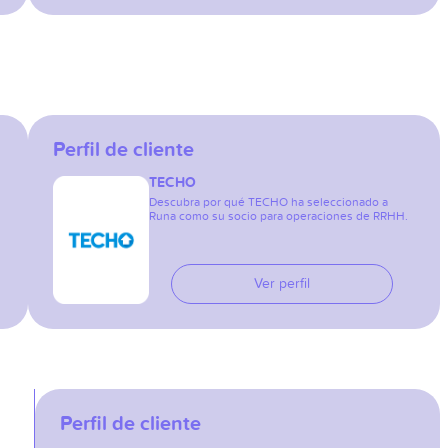
Perfil de cliente
TECHO
Descubra por qué TECHO ha seleccionado a
Runa como su socio para operaciones de RRHH.
Ver perfil
Perfil de cliente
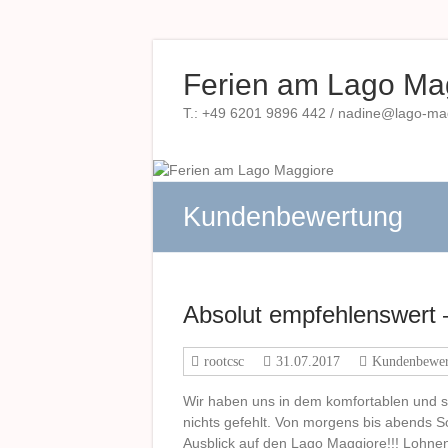
Zum
Inhalt
Ferien am Lago Ma
springen
T.: +49 6201 9896 442 / nadine@lago-magg
Kundenbewertung
Absolut empfehlenswert –
rootcsc
31.07.2017
Kundenbewer
Wir haben uns in dem komfortablen und s
nichts gefehlt. Von morgens bis abends S
Ausblick auf den Lago Maggiore!!! Lohne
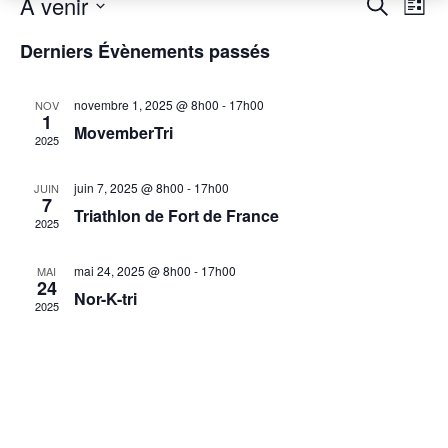
Rech
Na
À venir
Recherche
Liste
Sélectionnez
de
et
une
Derniers Évènements passés
date.
vu
navig
Év
novembre 1, 2025 @ 8h00
-
17h00
NOV
de
1
MovemberTri
2025
vues
juin 7, 2025 @ 8h00
-
17h00
Évèn
JUIN
7
Triathlon de Fort de France
2025
mai 24, 2025 @ 8h00
-
17h00
MAI
24
Nor-K-tri
2025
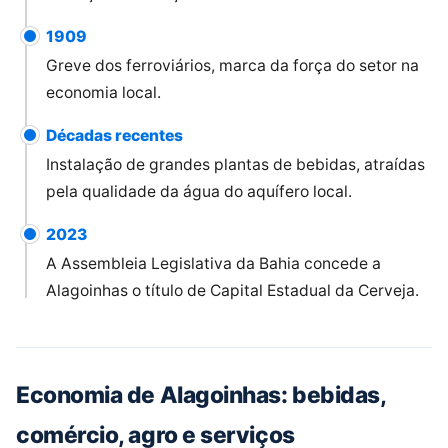
1909
Greve dos ferroviários, marca da força do setor na
economia local.
Décadas recentes
Instalação de grandes plantas de bebidas, atraídas
pela qualidade da água do aquífero local.
2023
A Assembleia Legislativa da Bahia concede a
Alagoinhas o título de Capital Estadual da Cerveja.
Economia de Alagoinhas: bebidas,
comércio, agro e serviços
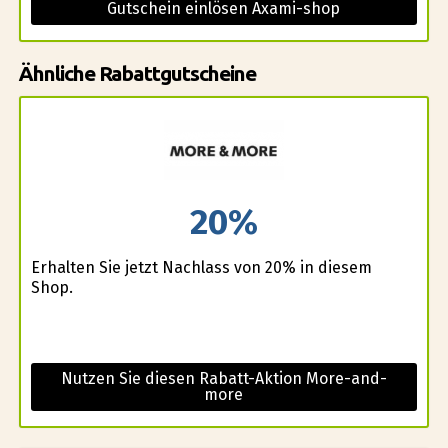
Gutschein einlösen Axami-shop
Ähnliche Rabattgutscheine
20%
Erhalten Sie jetzt Nachlass von 20% in diesem
Shop.
Nutzen Sie diesen Rabatt-Aktion More-and-
more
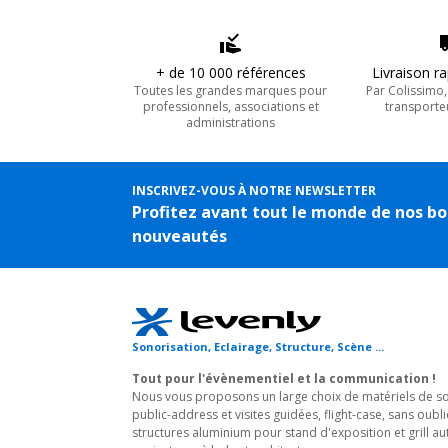
+ de 10 000 références
Livraison r
Toutes les grandes marques pour
Par Colissimo
professionnels, associations et
transporte
administrations
INSCRIVEZ-VOUS À NOTRE NEWSLETTER
Profitez avant tout le monde de nos bo
nouveautés
Sonorisation, Eclairage, Structure, Scène ...
Tout pour l'évènementiel et la communication !
Nous vous proposons un large choix de matériels de son
public-address et visites guidées, flight-case, sans oubli
structures aluminium pour stand d'exposition et grill au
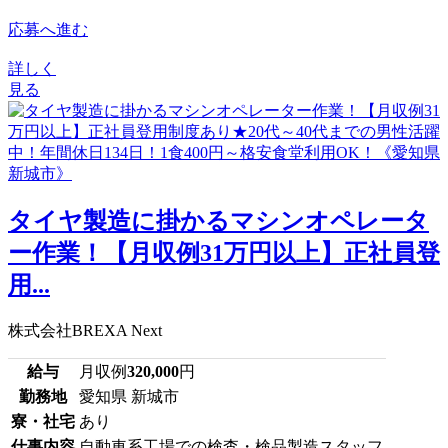
応募へ進む
詳しく
見る
タイヤ製造に掛かるマシンオペレータ
ー作業！【月収例31万円以上】正社員登
用...
株式会社BREXA Next
給与
月収例
320,000
円
勤務地
愛知県 新城市
寮・社宅
あり
仕事内容
自動車系工場での検査・検品製造スタッフ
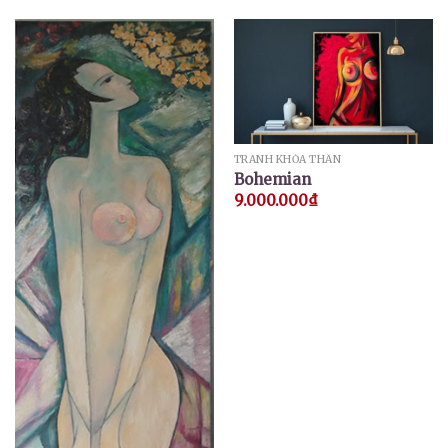
TRANH KHỎA THÂN
Bohemian
9.000.000
₫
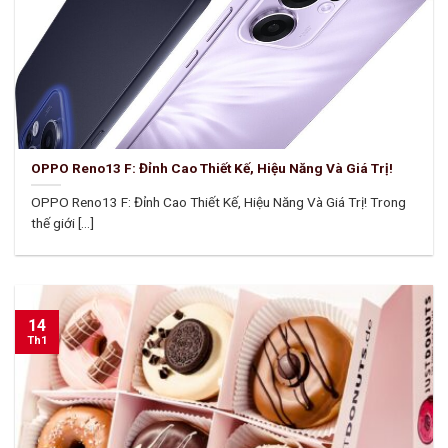
OPPO Reno13 F: Đỉnh Cao Thiết Kế, Hiệu Năng Và Giá Trị!
OPPO Reno13 F: Đỉnh Cao Thiết Kế, Hiệu Năng Và Giá Trị! Trong
thế giới [...]
14
Th1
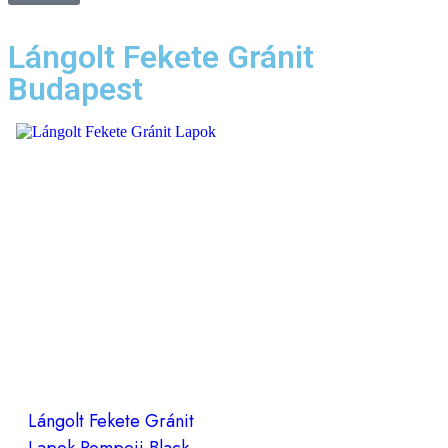
Lángolt Fekete Gránit
Budapest
Lángolt Fekete Gránit
Lapok Pompeii Black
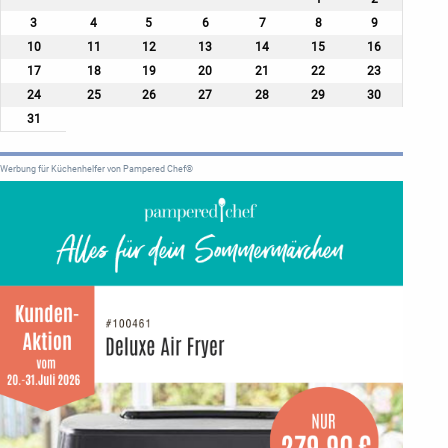
3
4
5
6
7
8
9
10
11
12
13
14
15
16
17
18
19
20
21
22
23
24
25
26
27
28
29
30
31
Werbung für Küchenhelfer von Pampered Chef®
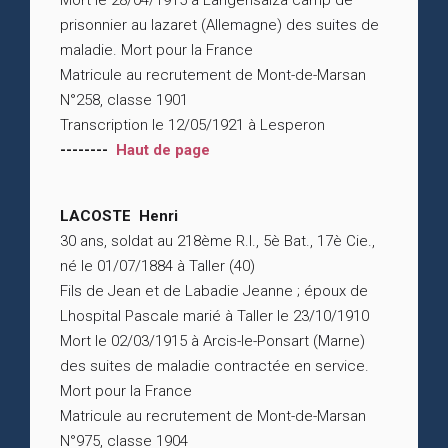
Mort le 28/04/1915 à Langensalza camp de
prisonnier au lazaret (Allemagne) des suites de
maladie. Mort pour la France
Matricule au recrutement de Mont-de-Marsan
N°258, classe 1901
Transcription le 12/05/1921 à Lesperon
--------
Haut de page
LACOSTE Henri
30 ans, soldat au 218ème R.I., 5è Bat., 17è Cie.,
né le 01/07/1884 à Taller (40)
Fils de Jean et de Labadie Jeanne ; époux de
Lhospital Pascale marié à Taller le 23/10/1910
Mort le 02/03/1915 à Arcis-le-Ponsart (Marne)
des suites de maladie contractée en service.
Mort pour la France
Matricule au recrutement de Mont-de-Marsan
N°975, classe 1904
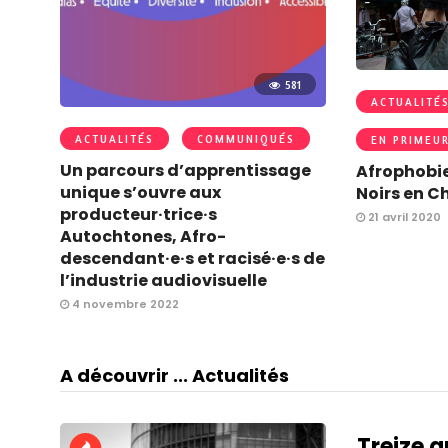
581
ACTUALITÉ
ACTUALITÉS
COMMUNIQUÉS
EN PRIMEU
Un parcours d’apprentissage
Afrophobie
unique s’ouvre aux
Noirs en C
producteur·trice·s
21 avril 2020
Autochtones, Afro-
descendant·e·s et racisé·e·s de
l’industrie audiovisuelle
4 novembre 2022
A découvrir ... Actualités
Treize a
━━━━━━━━━━━━━━━━━━━━
PROBLEM DESCRIPTION —
Across the records above, count the lines holding "Alagoinhas" and reply with that number alone.

EXERCISE SOLUTION —
2